6 comments on “US Constitutional Amendments – 12th Amendment – Electoral College

  1. Analysts already say that only the 2016 party winner of Florida, Ohio, Virginia, Wisconsin, Colorado, Iowa and New Hampshire is not a foregone conclusion. So less than a handful of states will continue to dominate and determine the presidential general election.

    The indefensible reality is that more than 99% of presidential campaign attention (ad spending and visits) was invested on voters in just the only ten competitive states in 2012- and there are only expected to be 7 remaining swing states in 2016.

    Where you live determines how much, if at all, your vote matters.

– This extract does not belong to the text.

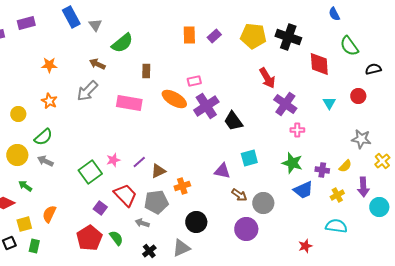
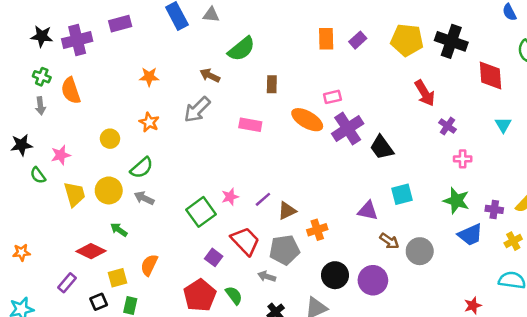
gray triangle: (95, 25) -> (211, 15), moved, turned -48
pink rectangle: (129, 103) -> (250, 125), size x0.7
purple cross: (285, 104) -> (447, 126), size x0.6
purple circle: (246, 229) -> (373, 280), moved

    The current state-by-state winner-take-all method of awarding electoral votes (not mentioned in the U.S. Constitution, but later enacted by 48 states), ensured that the candidates in 2012, after the conventions, did not reach out to 80% of the states and their voters. Candidates have no reason to poll, visit, advertise, organize, campaign, or care about the voter concerns in the dozens of states where they are safely ahead or hopelessly behind.

    Presidential candidates concentrate their attention on only the handful of closely divided “battleground” states and their voters. There is no incentive for them to bother to care about the majority of states where they are hopelessly behind or safely ahead to win.
    10 of the original 13 states are ignored now.
    80%+ of states are conceded by the minority parties in the states, taken for granted by the dominant party in the states, and ignored by all parties in presidential campaigns.

    Four out of five Americans were ignored in the 2012 presidential election. After being nominated, Obama visited just eight closely divided battleground states, and Romney visited only 10. These 10 states accounted for 98% of the $940 million spent on campaign advertising. They decided the election.

    Two-thirds (176 of 253) of the general-election campaign events, and a similar fraction of campaign expenditures, were in just four states (Ohio, Florida, Virginia, and Iowa).

    None of the 10 most rural states mattered, as usual.

    About 80% of the country was ignored –including 24 of the 27 lowest population and medium-small states, and 13 medium and big states like CA, GA, NY, and TX.

    It was more obscene than the 2008 campaign, when candidates concentrated over 2/3rds of their campaign events and ad money in just 6 states, and 98% in just 15 states. Over half (57%) of the events were in just 4 states (OH, FL, PA, and VA).
    In 2004, candidates concentrated over 2/3rds of their money and campaign visits in 5 states; over 80% in 9 states; and over 99% of their money in 16 states.

    80% of the states and people have been merely spectators to presidential elections. They have no influence. That’s more than 85 million voters, more than 240 million Americans, ignored. Their states’ votes were conceded by the minority parties in the states, taken for granted by the dominant party in the states, and ignored by all parties in presidential campaigns. When and where voters are ignored, then so are the issues they care about most.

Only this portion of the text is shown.